To determine whether defective interfering (DI) particles modulate virulence by initiating a cyclic pattern of virus growth in vivo, adult mice were infected with vesicular stomatitis virus (VSV), both with and without DI particles. A total of 184 mice divided into groups were inoculated intranasally. A majority of mice inoculated only with standard VSV developed paralysis, most of them between days 7 and 9. The addition of DI particles altered the development of paralysis in several ways. When there was significant protection, a few still became paralyzed on days 7 and 9. When overall mortality was unaffected or even slightly increased, the majority of mice became paralyzed between days 7 and 9 as well. Protection could not be predicted based on a single ratio of standard VSV to DI particles or on the absolute amount of DI particles inoculated. Infectious virus recovered from mouse brains at the time of paralysis and incipient death showed considerable variation, although the titer in a majority of the animals was between 10(5) and 10(7) PFU/ml. When the brains of these paralyzed mice were examined for hybridizable VSV RNA, the detection of standard VSV RNA correlated well with infectivity. The amount of DI RNA in the coinfected mice was more variable and independent of the amount of 40S RNA, although DI RNA was usually found when standard RNA was present. Survivors examined between days 14 and 21 did not contain infectious virus or any detectable viral RNA in their brains. Because these results were consistent with the hypothesis of viral cycling in vivo, rather than a gradual accumulation of total infectious virus, mice were coinfected with 10(8) PFU of standard VSV and 10(5) PFU equivalents of DI particles and sacrificed daily thereafter, irrespective of whether they developed paralysis.
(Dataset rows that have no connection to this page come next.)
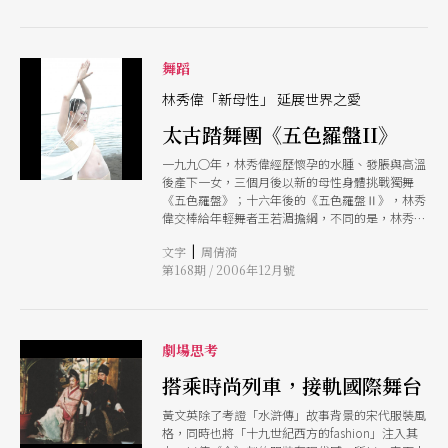
舞蹈
林秀偉「新母性」 延展世界之愛
太古踏舞團《五色羅盤II》
一九九○年，林秀偉經歷懷孕的水腫、發脹與高溫
後產下一女，三個月後以新的母性身體挑戰獨舞
《五色羅盤》；十六年後的《五色羅盤Ⅱ》，林秀
偉交棒給年輕舞者王若湄擔綱，不同的是，林秀偉
標舉出「新母性」：「《五色羅盤》是母親孕育生
|
文字
周倩漪
命的歷程，如今，是超越局限、擴大範圍的愛。」
第168期 / 2006年12月號
劇場思考
搭乘時尚列車，接軌國際舞台
黃文英除了考證「水滸傳」故事背景的宋代服裝風
格，同時也將「十九世紀西方的fashion」注入其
Infectivity measurements indicated a reproducible cycling pattern of VSV in the mouse brains with a periodicity of about 5 days. This cycling and the detection of DI RNA in brains several days after intranasal inoculation suggest that there is a dynamic continuous interaction between standard VSV and its DI particle beyond the initial site of replication as the virus population spreads into the host animal. Such cycling of virus production before the full development of specific immune responses from the host may have important implications for viral diagnostics and disease transmission.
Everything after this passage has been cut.